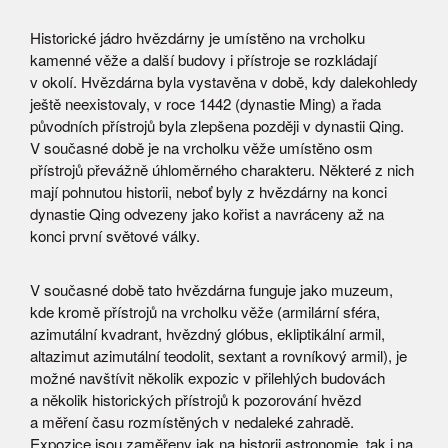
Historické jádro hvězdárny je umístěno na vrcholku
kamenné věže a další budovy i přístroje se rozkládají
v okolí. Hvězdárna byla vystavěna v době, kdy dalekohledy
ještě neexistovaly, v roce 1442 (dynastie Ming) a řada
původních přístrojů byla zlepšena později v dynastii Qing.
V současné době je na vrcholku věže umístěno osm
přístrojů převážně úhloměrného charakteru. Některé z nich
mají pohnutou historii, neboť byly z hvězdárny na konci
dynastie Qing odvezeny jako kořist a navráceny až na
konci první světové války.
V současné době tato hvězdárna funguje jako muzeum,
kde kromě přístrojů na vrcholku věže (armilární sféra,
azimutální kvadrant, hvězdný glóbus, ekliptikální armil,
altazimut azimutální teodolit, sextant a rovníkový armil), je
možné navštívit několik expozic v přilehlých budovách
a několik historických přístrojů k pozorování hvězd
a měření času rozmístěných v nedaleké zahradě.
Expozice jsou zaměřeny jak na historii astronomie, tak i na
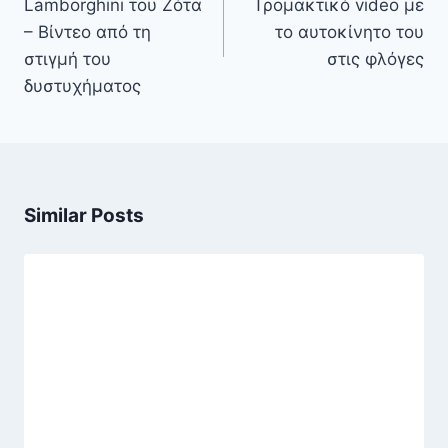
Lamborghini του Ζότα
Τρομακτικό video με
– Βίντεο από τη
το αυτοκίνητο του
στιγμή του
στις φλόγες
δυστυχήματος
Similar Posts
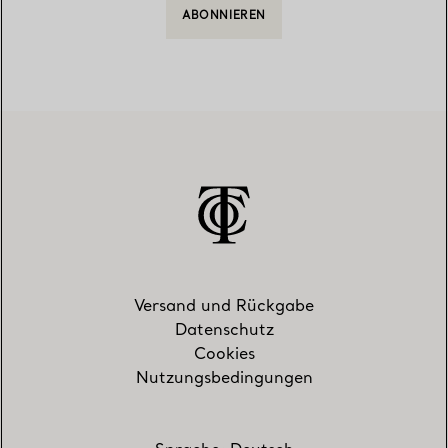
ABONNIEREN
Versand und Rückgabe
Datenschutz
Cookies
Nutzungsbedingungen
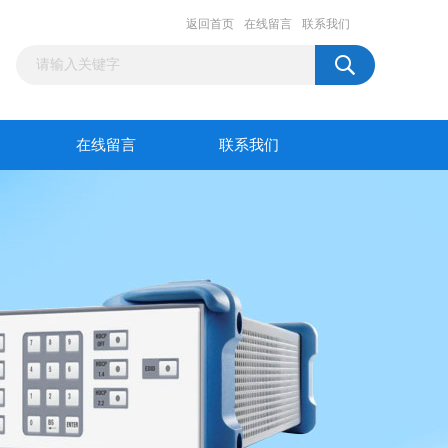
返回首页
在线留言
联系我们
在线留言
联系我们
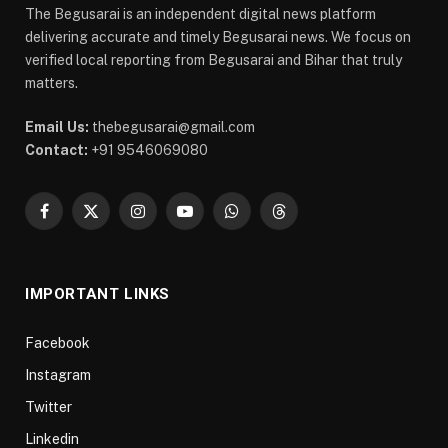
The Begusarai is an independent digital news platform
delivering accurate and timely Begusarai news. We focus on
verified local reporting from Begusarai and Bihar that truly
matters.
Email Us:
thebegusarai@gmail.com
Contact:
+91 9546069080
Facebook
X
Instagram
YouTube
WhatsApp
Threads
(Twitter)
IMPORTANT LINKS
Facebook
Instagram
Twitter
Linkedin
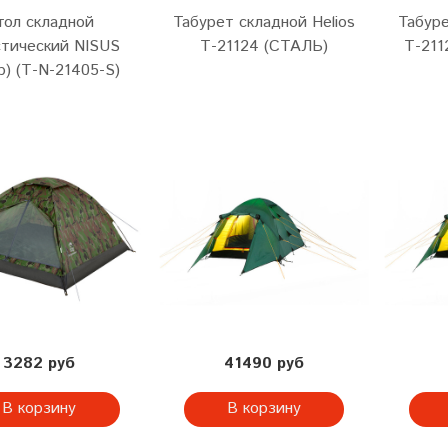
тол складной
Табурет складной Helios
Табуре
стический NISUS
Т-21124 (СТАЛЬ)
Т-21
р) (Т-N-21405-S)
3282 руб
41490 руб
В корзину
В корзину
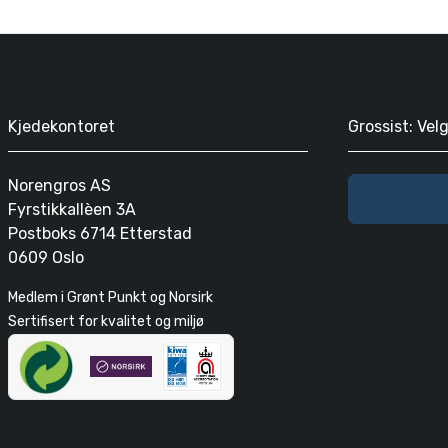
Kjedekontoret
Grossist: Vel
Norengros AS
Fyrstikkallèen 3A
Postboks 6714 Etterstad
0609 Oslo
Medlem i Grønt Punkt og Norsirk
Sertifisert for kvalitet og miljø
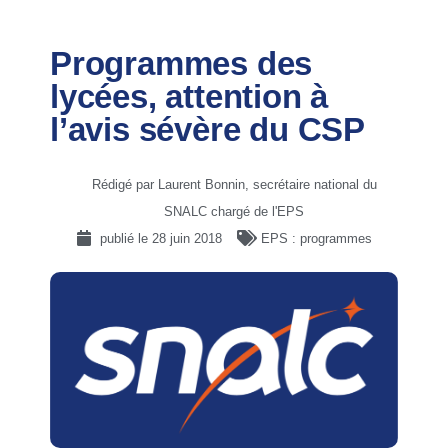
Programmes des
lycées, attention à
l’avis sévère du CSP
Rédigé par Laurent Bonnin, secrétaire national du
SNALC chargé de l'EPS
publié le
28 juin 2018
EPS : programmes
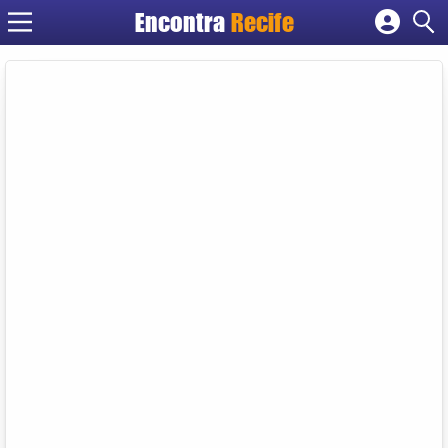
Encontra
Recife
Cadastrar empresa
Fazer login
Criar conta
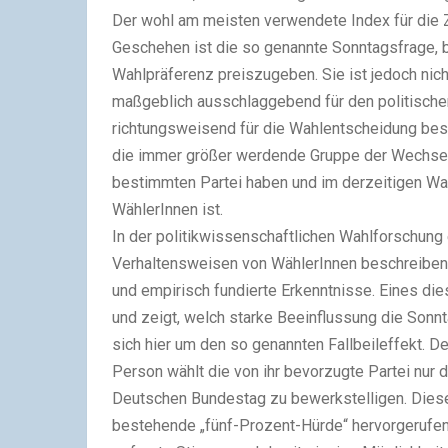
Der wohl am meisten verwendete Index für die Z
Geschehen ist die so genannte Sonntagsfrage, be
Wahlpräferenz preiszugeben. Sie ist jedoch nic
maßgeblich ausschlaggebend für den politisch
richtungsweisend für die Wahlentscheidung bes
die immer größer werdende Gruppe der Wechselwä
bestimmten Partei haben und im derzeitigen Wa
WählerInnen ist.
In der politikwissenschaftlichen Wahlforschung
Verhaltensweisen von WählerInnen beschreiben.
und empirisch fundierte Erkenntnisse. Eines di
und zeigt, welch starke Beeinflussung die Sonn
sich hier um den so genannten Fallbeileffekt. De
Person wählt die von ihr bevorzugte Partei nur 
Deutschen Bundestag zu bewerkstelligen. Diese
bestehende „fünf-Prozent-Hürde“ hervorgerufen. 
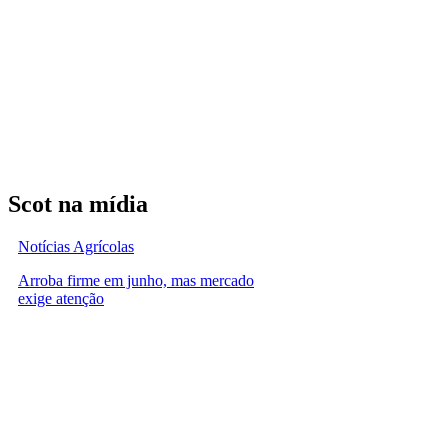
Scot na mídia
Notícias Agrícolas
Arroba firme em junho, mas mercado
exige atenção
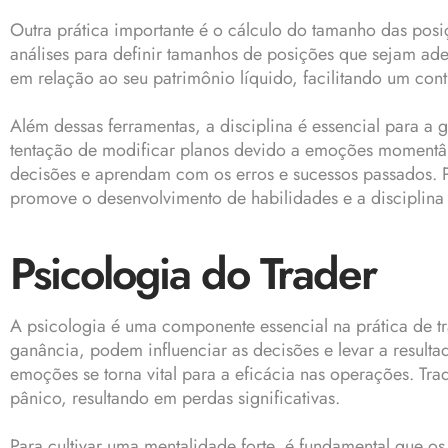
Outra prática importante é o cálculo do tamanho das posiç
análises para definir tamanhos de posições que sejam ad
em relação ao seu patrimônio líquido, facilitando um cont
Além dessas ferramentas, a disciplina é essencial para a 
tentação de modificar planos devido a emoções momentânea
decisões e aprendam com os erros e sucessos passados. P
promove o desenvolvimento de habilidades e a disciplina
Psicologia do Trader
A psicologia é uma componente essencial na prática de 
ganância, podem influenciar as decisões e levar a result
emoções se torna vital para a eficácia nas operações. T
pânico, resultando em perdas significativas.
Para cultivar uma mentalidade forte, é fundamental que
====
Only one stretch of the entries above is needed: the lines from the one containing "28 juin 2018" through the one containing "Wahlpräferenz preiszugeben. Sie". Copy it exactly, without the pictures.

28 juin 2018
EPS : programmes
Encontra
Recife
Cadastrar empresa
Fazer login
Criar conta
Der wohl am meisten verwendete Index für die Z
Geschehen ist die so genannte Sonntagsfrage, be
Wahlpräferenz preiszugeben. Sie ist jedoch nic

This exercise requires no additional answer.